In memoriam. ЭХО НАД МИРОМ

Скажу честно, я плохо помню то время. Помню, что меня больше заботила игра в войнушку на улице и прочие прелести детства.
Но некую скорбь, напряженность и какую-то грусть родителей помню. Возможно это то что выразил в своем посте (см ниже) Путник1.
Но, последний абзац - согласен на 100%. В те времена, буду еще маленьким пацаном, я был твердо знал, "что есть вещи, которые не продаются". В принципе я и счас об этом знаю.
И как мне кажется многие знают. Но почему-то спокойно этим торговали и торгуют :(

Оригинал взят у

putnik1 в In memoriam. ЭХО НАД МИРОМ

В макинтоше добротно-сером, на потрепанный френч надетом,
уходила старая эра — без оркестра и без лафета.
Истекала она бесследно, словно в ночь ручеек с обрыва…
Меднокрылый орел Победы и упитанный гусь Наживы
в синем небе гордо парили. Прекратились смуты и войны.
И соседи послушны были, и народы были спокойны.
Вширь и к небу росла столица. Процветало искусство в меру…
Кто б осмелился усомниться в том, что это — Вечная Эра?

Только слухи ползли упорно, пробиваясь даже в столицу
о каких-то варварских ордах, объявившихся на границе.
И, не знавшие бед-напастей, потерявшие счет медалям,
генералы жаждали власти, а чинуши — не отдавали.
И, толкаясь в толпе прохожих, самовольно уйдя с работы,
гражданин, на раба похожий, втихомолку костил кого-то.
Стало больше причесок длинных. Стало меньше в тоги одетых…
Да еще стихи и картины стали хуже, чем до расцвета.

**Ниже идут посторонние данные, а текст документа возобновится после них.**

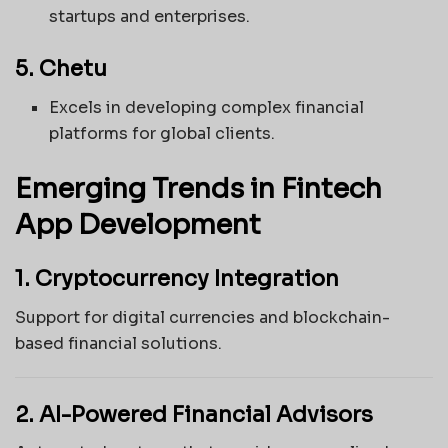
startups and enterprises.
5. Chetu
Excels in developing complex financial
platforms for global clients.
Emerging Trends in Fintech
App Development
1. Cryptocurrency Integration
Support for digital currencies and blockchain-
based financial solutions.
2. AI-Powered Financial Advisors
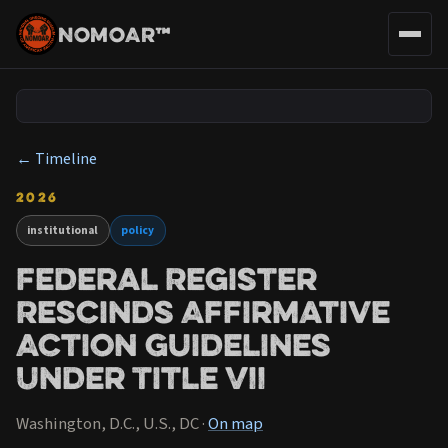
NOMOAR™
← Timeline
2026
institutional
policy
Federal Register
Rescinds Affirmative
Action Guidelines
Under Title VII
Washington, D.C., U.S., DC ·
On map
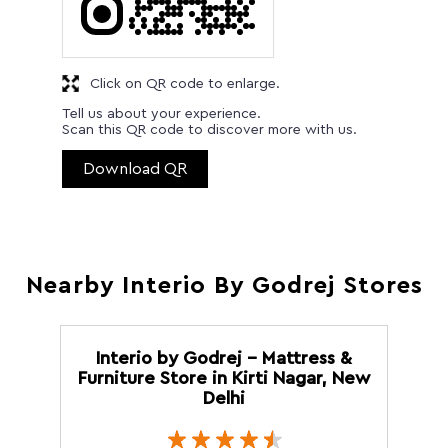
Click on QR code to enlarge.
Tell us about your experience.
Scan this QR code to discover more with us.
Download QR
Nearby Interio By Godrej Stores
Interio by Godrej - Mattress &
Furniture Store in Kirti Nagar, New
Delhi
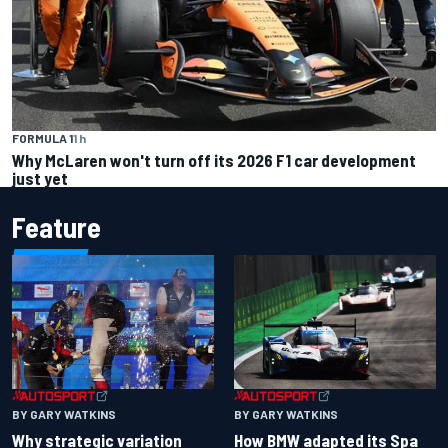
FORMULA 1
1 h
Why McLaren won't turn off its 2026 F1 car development
just yet
Feature
BY GARY WATKINS
BY GARY WATKINS
Why strategic variation
How BMW adapted its Spa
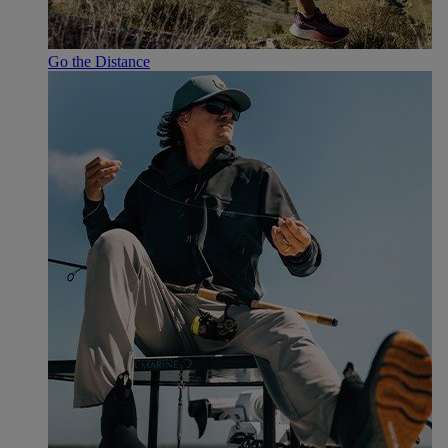
Go the Distance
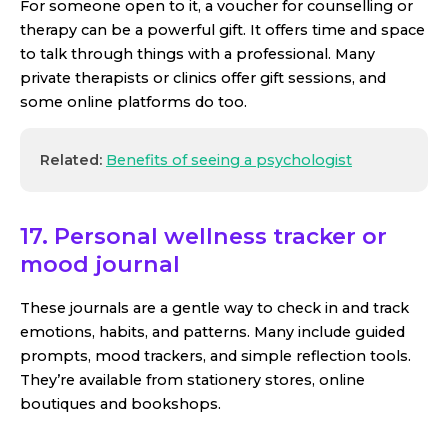
For someone open to it, a voucher for counselling or
therapy can be a powerful gift. It offers time and space
to talk through things with a professional. Many
private therapists or clinics offer gift sessions, and
some online platforms do too.
Related:
Benefits of seeing a psychologist
17. Personal wellness tracker or
mood journal
These journals are a gentle way to check in and track
emotions, habits, and patterns. Many include guided
prompts, mood trackers, and simple reflection tools.
They’re available from stationery stores, online
boutiques and bookshops.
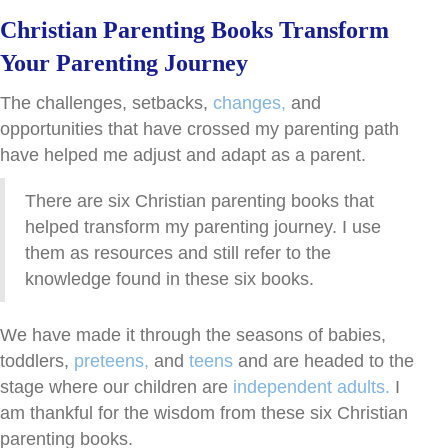
Christian Parenting Books Transform
Your Parenting Journey
The challenges, setbacks,
changes,
and
opportunities that have crossed my parenting path
have helped me adjust and adapt as a parent.
There are six Christian parenting books that
helped transform my parenting journey. I use
them as resources and still refer to the
knowledge found in these six books.
We have made it through the seasons of babies,
toddlers,
preteens,
and
teens
and are headed to the
stage where our children are
independent adults.
I
am thankful for the wisdom from these six Christian
parenting books.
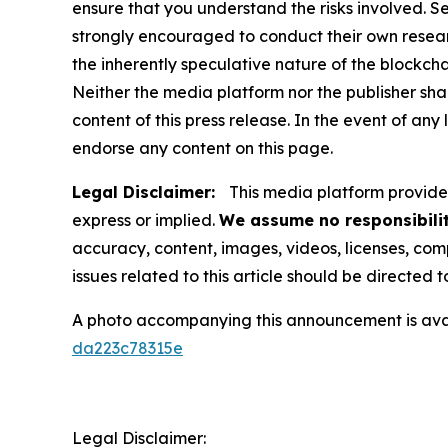
ensure that you understand the risks involved. S
strongly encouraged to conduct their own resear
the inherently speculative nature of the block
Neither the media platform nor the publisher shall
content of this press release. In the event of any
endorse any content on this page.
Legal Disclaimer:
This media platform provides 
express or implied.
We assume no responsibilit
accuracy, content, images, videos, licenses, compl
issues related to this article should be directed
A photo accompanying this announcement is ava
da223c78315e
Legal Disclaimer:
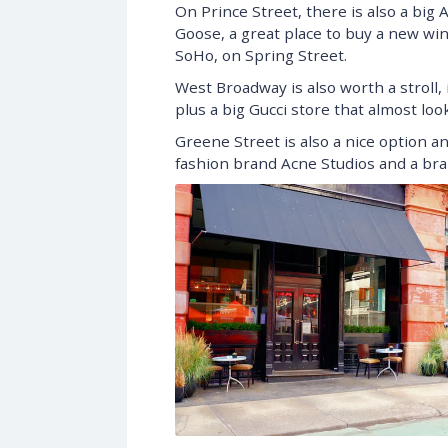
On Prince Street, there is also a big A
Goose, a great place to buy a new wint
SoHo, on Spring Street.
West Broadway is also worth a stroll, 
plus a big Gucci store that almost lo
Greene Street is also a nice option a
fashion brand Acne Studios and a bran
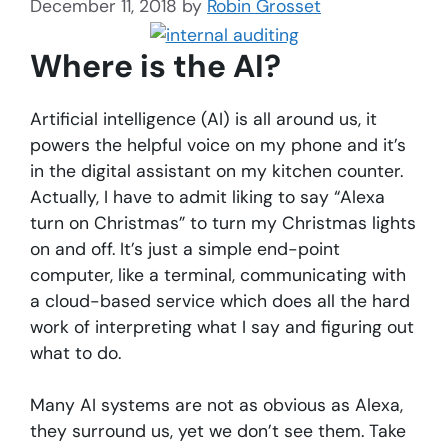
December 11, 2018
by
Robin Grosset
Where is the AI?
Artificial intelligence (AI) is all around us, it
powers the helpful voice on my phone and it’s
in the digital assistant on my kitchen counter.
Actually, I have to admit liking to say “Alexa
turn on Christmas” to turn my Christmas lights
on and off. It’s just a simple end-point
computer, like a terminal, communicating with
a cloud-based service which does all the hard
work of interpreting what I say and figuring out
what to do.
Many AI systems are not as obvious as Alexa,
they surround us, yet we don’t see them. Take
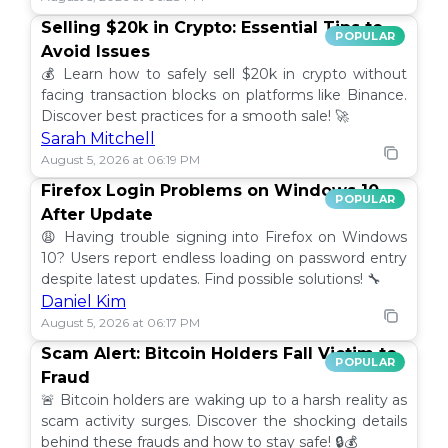
Selling $20k in Crypto: Essential Tips to
POPULAR
Avoid Issues
💰 Learn how to safely sell $20k in crypto without
facing transaction blocks on platforms like Binance.
Discover best practices for a smooth sale! 🚀
Sarah Mitchell
August 5, 2026 at 06:19 PM
Firefox Login Problems on Windows 10
POPULAR
After Update
😩 Having trouble signing into Firefox on Windows
10? Users report endless loading on password entry
despite latest updates. Find possible solutions! 🔧
Daniel Kim
August 5, 2026 at 06:17 PM
Scam Alert: Bitcoin Holders Fall Victim to
POPULAR
Fraud
🚨 Bitcoin holders are waking up to a harsh reality as
scam activity surges. Discover the shocking details
behind these frauds and how to stay safe! 🔒💰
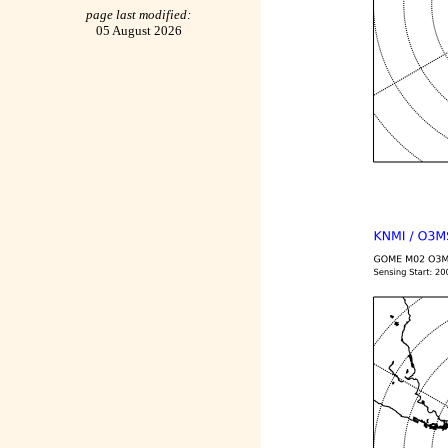
page last modified:
05 August 2026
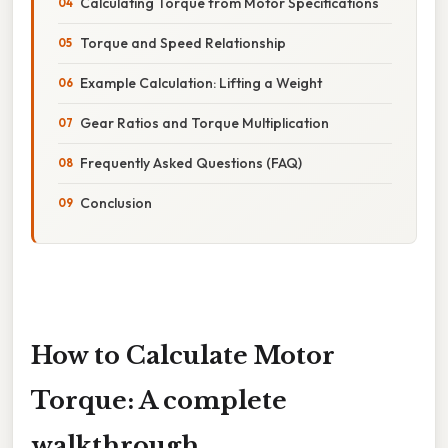
Calculating Torque from Motor Specifications
Torque and Speed Relationship
Example Calculation: Lifting a Weight
Gear Ratios and Torque Multiplication
Frequently Asked Questions (FAQ)
Conclusion
How to Calculate Motor
Torque: A complete
walkthrough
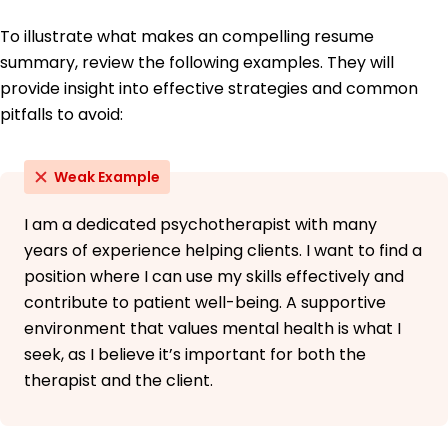
To illustrate what makes an compelling resume
summary, review the following examples. They will
provide insight into effective strategies and common
pitfalls to avoid:
Weak Example
I am a dedicated psychotherapist with many
years of experience helping clients. I want to find a
position where I can use my skills effectively and
contribute to patient well-being. A supportive
environment that values mental health is what I
seek, as I believe it’s important for both the
therapist and the client.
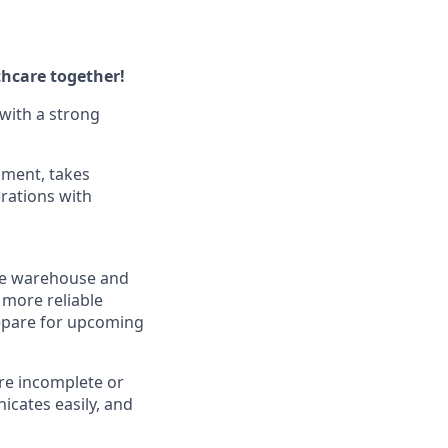
thcare together!
with a strong
nment, takes
rations with
 the warehouse and
 more reliable
repare for upcoming
are incomplete or
cates easily, and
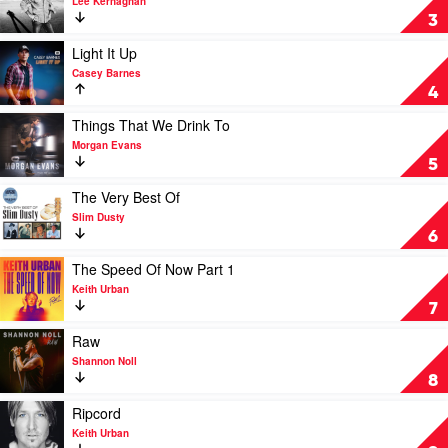
Lee Kernaghan
The
3
Very
Best
Play
Light It Up
of
video
Casey Barnes
Lee
Light
4
Kernaghan:
It
Three
Up
Play
Things That We Drink To
Decades
by
video
Morgan Evans
of
Casey
Things
5
Hits
Barnes
That
by
We
Play
The Very Best Of
Lee
Drink
video
Slim Dusty
Kernaghan
To
The
6
by
Very
Morgan
Best
Play
The Speed Of Now Part 1
Evans
Of
video
Keith Urban
by
The
7
Slim
Speed
Dusty
Of
Play
Raw
Now
video
Shannon Noll
Part
Raw
8
1
by
by
Shannon
Play
Ripcord
Keith
Noll
video
Keith Urban
Urban
Ripcord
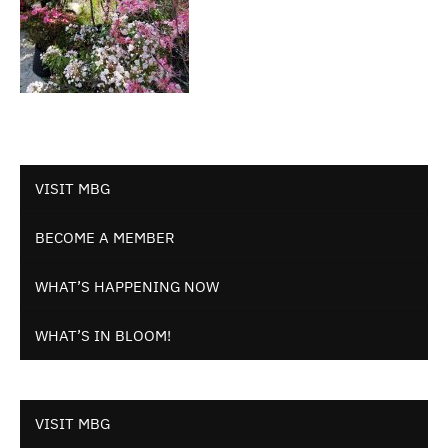
VISIT MBG
BECOME A MEMBER
WHAT’S HAPPENING NOW
WHAT’S IN BLOOM!
VISIT MBG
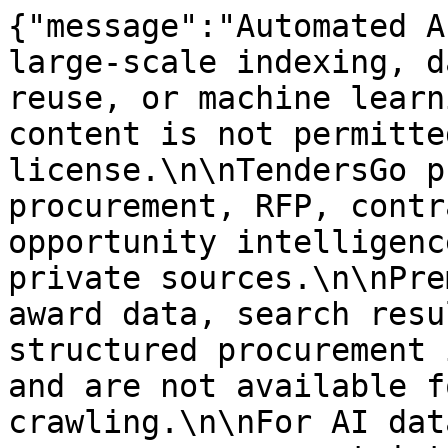
{"message":"Automated A
large-scale indexing, d
reuse, or machine learn
content is not permitte
license.\n\nTendersGo p
procurement, RFP, contr
opportunity intelligenc
private sources.\n\nPre
award data, search resu
structured procurement 
and are not available f
crawling.\n\nFor AI dat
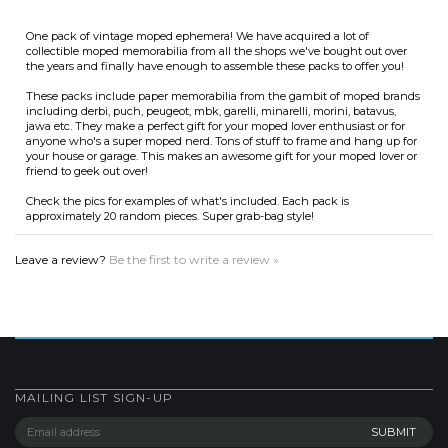
the years and finally have enough to assemble these packs to offer you!
These packs include paper memorabilia from the gambit of moped brands
including derbi, puch, peugeot, mbk, garelli, minarelli, morini, batavus,
jawa etc. They make a perfect gift for your moped lover enthusiast or for
anyone who's a super moped nerd. Tons of stuff to frame and hang up for
your house or garage. This makes an awesome gift for your moped lover or
friend to geek out over!
Check the pics for examples of what's included. Each pack is
approximately 20 random pieces. Super grab-bag style!
Leave a review?
Be the first to write a review »
MAILING LIST SIGN-UP
COMPANY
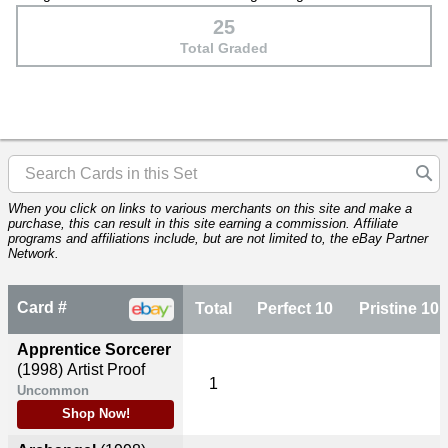
25
Total Graded
When you click on links to various merchants on this site and make a
purchase, this can result in this site earning a commission. Affiliate
programs and affiliations include, but are not limited to, the eBay Partner
Network.
Card #
Total
Perfect 10
Pristine 10
Apprentice Sorcerer
(1998)
Artist Proof
1
Uncommon
Shop Now!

Аромат благовонных масел в храмах сизым клубился дымом,
вечер пурпуром тучи красил над великим городом Римом.
У дворца под имперским флагом караул стоял, каменея.
…И вели на допрос бродягу к прокуратору Иудеи.
Лев Вершинин
1982, ноябрь

Я отлично помню тот день.
Я только-только сказал "Здравствуйте, садитесь", и тут в класс ворвался Олежка Казакевич.
А потом было уже не до уроков.

Возможно, взгляд коллеги Емелина более остр и точен, но его стихотворение все же написано лет 12-15 спустя, когда уже можно было оценить случившееся со стороны или даже свысока. А в те дни, когда событие еще не стало историей, я выписывал на бумагу просто ощущения.

Это сложно передать.

Траурный залп на Красной площади раскатился эхом по всей планете, и вся планета привычно вздрогнула, и вроде бы все оставалось так же, но всей шкурой, - аж волосы на загривке шевелились, - чувствовалось: все мы стоим на пороге чего-то очень сложного, неизбежного и совсем неведомого.

И не было страшно.
Наоборот.

Очень многие, наверное, даже большинство, в том числе, и те, кто не мог поступаться принципами, ждали перемен. Нас раздражали старые люди, украдкой утирающие слезы над могилой, они надоели нам со своими нудными "Главное, чтобы ноги были в тепле" и "Лишь бы не было войны", и мы были слишком телятами, чтобы прислушаться к мнению еще одного старого человека, сказавшего по ту сторону океана, что "есть вещи поважнее мира".

Да и потом, назови нам тогда кто-нибудь честную цену за право кого-то из нас ходить по красным дорожкам, а кого-то выбирать колбасу по вкусу, мы бы подняли его на смех и послали подальше. Потому что, - кто помнит, подтвердит, - тридцать лет назад мы еще твердо знали, что есть вещи, которые не продаются.